**DIRECTIONS:** Search the records for the string "header". Copy each line where it occurs.

**EXTRACTED MATERIAL:**
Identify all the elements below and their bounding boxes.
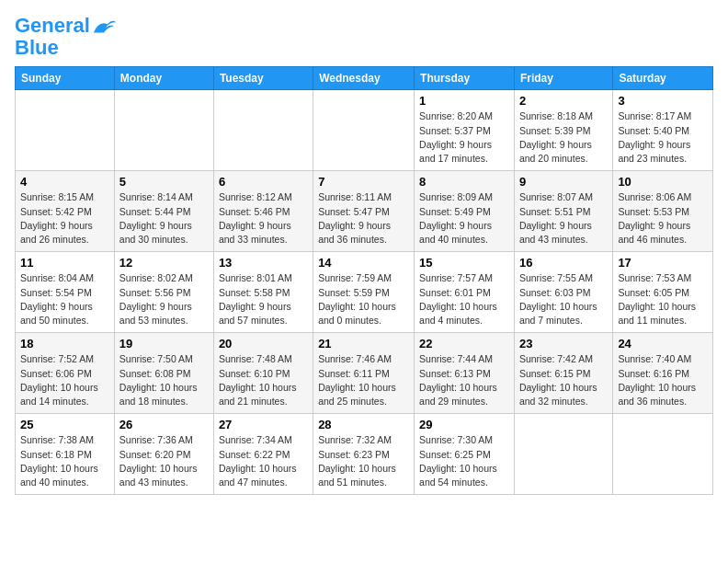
calendar-cell: 15Sunrise: 7:57 AM Sunset: 6:01 PM Dayli… [415,252,515,333]
calendar-cell: 12Sunrise: 8:02 AM Sunset: 5:56 PM Dayli… [114,252,213,333]
day-info: Sunrise: 8:09 AM Sunset: 5:49 PM Dayligh… [419,190,509,247]
calendar-cell: 23Sunrise: 7:42 AM Sunset: 6:15 PM Dayli… [514,333,612,414]
calendar-cell: 6Sunrise: 8:12 AM Sunset: 5:46 PM Daylig… [213,171,313,252]
calendar-cell: 19Sunrise: 7:50 AM Sunset: 6:08 PM Dayli… [114,333,213,414]
day-header-tuesday: Tuesday [213,67,313,90]
day-number: 13 [219,256,308,270]
day-header-friday: Friday [514,67,612,90]
calendar-cell: 26Sunrise: 7:36 AM Sunset: 6:20 PM Dayli… [114,414,213,495]
calendar-body: 1Sunrise: 8:20 AM Sunset: 5:37 PM Daylig… [16,90,713,495]
calendar-cell: 4Sunrise: 8:15 AM Sunset: 5:42 PM Daylig… [16,171,115,252]
day-number: 14 [318,256,409,270]
calendar-cell: 16Sunrise: 7:55 AM Sunset: 6:03 PM Dayli… [514,252,612,333]
day-info: Sunrise: 8:11 AM Sunset: 5:47 PM Dayligh… [318,190,409,247]
day-number: 22 [419,337,509,350]
day-number: 1 [419,94,509,108]
day-number: 6 [219,175,308,189]
day-number: 15 [419,256,509,270]
day-info: Sunrise: 7:52 AM Sunset: 6:06 PM Dayligh… [20,352,109,408]
calendar-cell: 24Sunrise: 7:40 AM Sunset: 6:16 PM Dayli… [613,333,713,414]
calendar-table: SundayMondayTuesdayWednesdayThursdayFrid… [15,66,713,495]
day-info: Sunrise: 7:36 AM Sunset: 6:20 PM Dayligh… [119,433,209,489]
day-number: 7 [318,175,409,189]
week-row-3: 11Sunrise: 8:04 AM Sunset: 5:54 PM Dayli… [16,252,713,333]
calendar-cell [313,90,415,171]
calendar-cell [16,90,115,171]
day-info: Sunrise: 7:59 AM Sunset: 5:59 PM Dayligh… [318,271,409,327]
day-number: 29 [419,418,509,431]
day-info: Sunrise: 8:17 AM Sunset: 5:40 PM Dayligh… [618,109,708,166]
week-row-5: 25Sunrise: 7:38 AM Sunset: 6:18 PM Dayli… [16,414,713,495]
calendar-cell: 14Sunrise: 7:59 AM Sunset: 5:59 PM Dayli… [313,252,415,333]
day-number: 25 [20,418,109,431]
day-number: 26 [119,418,209,431]
day-number: 9 [519,175,608,189]
day-number: 11 [20,256,109,270]
calendar-cell: 11Sunrise: 8:04 AM Sunset: 5:54 PM Dayli… [16,252,115,333]
day-number: 27 [219,418,308,431]
day-number: 20 [219,337,308,350]
day-number: 3 [618,94,708,108]
day-number: 16 [519,256,608,270]
day-info: Sunrise: 8:20 AM Sunset: 5:37 PM Dayligh… [419,109,509,166]
day-number: 4 [20,175,109,189]
day-info: Sunrise: 7:30 AM Sunset: 6:25 PM Dayligh… [419,433,509,489]
calendar-cell: 21Sunrise: 7:46 AM Sunset: 6:11 PM Dayli… [313,333,415,414]
day-info: Sunrise: 7:38 AM Sunset: 6:18 PM Dayligh… [20,433,109,489]
day-info: Sunrise: 7:50 AM Sunset: 6:08 PM Dayligh… [119,352,209,408]
day-header-saturday: Saturday [613,67,713,90]
day-number: 23 [519,337,608,350]
calendar-cell [114,90,213,171]
calendar-cell: 13Sunrise: 8:01 AM Sunset: 5:58 PM Dayli… [213,252,313,333]
calendar-cell: 20Sunrise: 7:48 AM Sunset: 6:10 PM Dayli… [213,333,313,414]
logo: General Blue [15,15,118,59]
day-info: Sunrise: 7:32 AM Sunset: 6:23 PM Dayligh… [318,433,409,489]
day-info: Sunrise: 7:42 AM Sunset: 6:15 PM Dayligh… [519,352,608,408]
calendar-cell: 28Sunrise: 7:32 AM Sunset: 6:23 PM Dayli… [313,414,415,495]
day-info: Sunrise: 8:06 AM Sunset: 5:53 PM Dayligh… [618,190,708,247]
day-number: 28 [318,418,409,431]
calendar-cell: 5Sunrise: 8:14 AM Sunset: 5:44 PM Daylig… [114,171,213,252]
calendar-cell: 3Sunrise: 8:17 AM Sunset: 5:40 PM Daylig… [613,90,713,171]
day-info: Sunrise: 7:57 AM Sunset: 6:01 PM Dayligh… [419,271,509,327]
day-info: Sunrise: 8:01 AM Sunset: 5:58 PM Dayligh… [219,271,308,327]
day-number: 18 [20,337,109,350]
calendar-cell: 10Sunrise: 8:06 AM Sunset: 5:53 PM Dayli… [613,171,713,252]
day-info: Sunrise: 8:02 AM Sunset: 5:56 PM Dayligh… [119,271,209,327]
day-header-sunday: Sunday [16,67,115,90]
calendar-cell: 27Sunrise: 7:34 AM Sunset: 6:22 PM Dayli… [213,414,313,495]
day-header-thursday: Thursday [415,67,515,90]
calendar-cell: 29Sunrise: 7:30 AM Sunset: 6:25 PM Dayli… [415,414,515,495]
day-info: Sunrise: 8:15 AM Sunset: 5:42 PM Dayligh… [20,190,109,247]
day-number: 8 [419,175,509,189]
calendar-cell: 8Sunrise: 8:09 AM Sunset: 5:49 PM Daylig… [415,171,515,252]
day-info: Sunrise: 8:04 AM Sunset: 5:54 PM Dayligh… [20,271,109,327]
day-number: 19 [119,337,209,350]
day-number: 10 [618,175,708,189]
calendar-cell [213,90,313,171]
day-info: Sunrise: 7:48 AM Sunset: 6:10 PM Dayligh… [219,352,308,408]
calendar-cell [514,414,612,495]
day-info: Sunrise: 7:40 AM Sunset: 6:16 PM Dayligh… [618,352,708,408]
calendar-cell: 18Sunrise: 7:52 AM Sunset: 6:06 PM Dayli… [16,333,115,414]
calendar-cell: 25Sunrise: 7:38 AM Sunset: 6:18 PM Dayli… [16,414,115,495]
calendar-cell: 9Sunrise: 8:07 AM Sunset: 5:51 PM Daylig… [514,171,612,252]
day-info: Sunrise: 8:18 AM Sunset: 5:39 PM Dayligh… [519,109,608,166]
logo-text: General Blue [15,15,118,59]
day-number: 24 [618,337,708,350]
calendar-cell: 22Sunrise: 7:44 AM Sunset: 6:13 PM Dayli… [415,333,515,414]
week-row-4: 18Sunrise: 7:52 AM Sunset: 6:06 PM Dayli… [16,333,713,414]
day-header-wednesday: Wednesday [313,67,415,90]
day-number: 17 [618,256,708,270]
day-info: Sunrise: 8:12 AM Sunset: 5:46 PM Dayligh… [219,190,308,247]
calendar-header-row: SundayMondayTuesdayWednesdayThursdayFrid… [16,67,713,90]
day-number: 5 [119,175,209,189]
day-number: 21 [318,337,409,350]
day-info: Sunrise: 7:34 AM Sunset: 6:22 PM Dayligh… [219,433,308,489]
day-number: 2 [519,94,608,108]
day-info: Sunrise: 7:53 AM Sunset: 6:05 PM Dayligh… [618,271,708,327]
day-info: Sunrise: 7:55 AM Sunset: 6:03 PM Dayligh… [519,271,608,327]
day-info: Sunrise: 8:07 AM Sunset: 5:51 PM Dayligh… [519,190,608,247]
day-number: 12 [119,256,209,270]
calendar-cell: 7Sunrise: 8:11 AM Sunset: 5:47 PM Daylig… [313,171,415,252]
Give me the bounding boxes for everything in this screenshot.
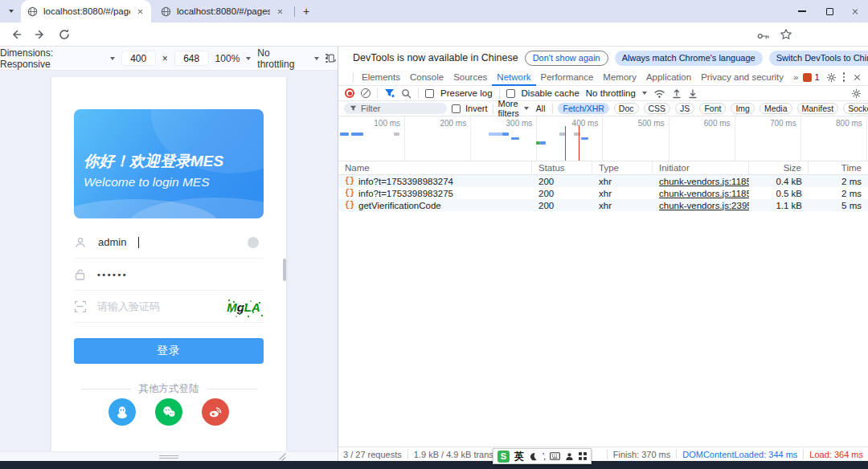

**TASK RESULT:**
day-header-tuesday: Tuesday [213,67,313,90]
day-header-friday: Friday [514,67,612,90]
day-header-saturday: Saturday [613,67,713,90]
day-header-sunday: Sunday [16,67,115,90]
day-header-thursday: Thursday [415,67,515,90]
day-header-wednesday: Wednesday [313,67,415,90]
calendar-header-row: SundayMondayTuesdayWednesdayThursdayFrid… [16,67,713,90]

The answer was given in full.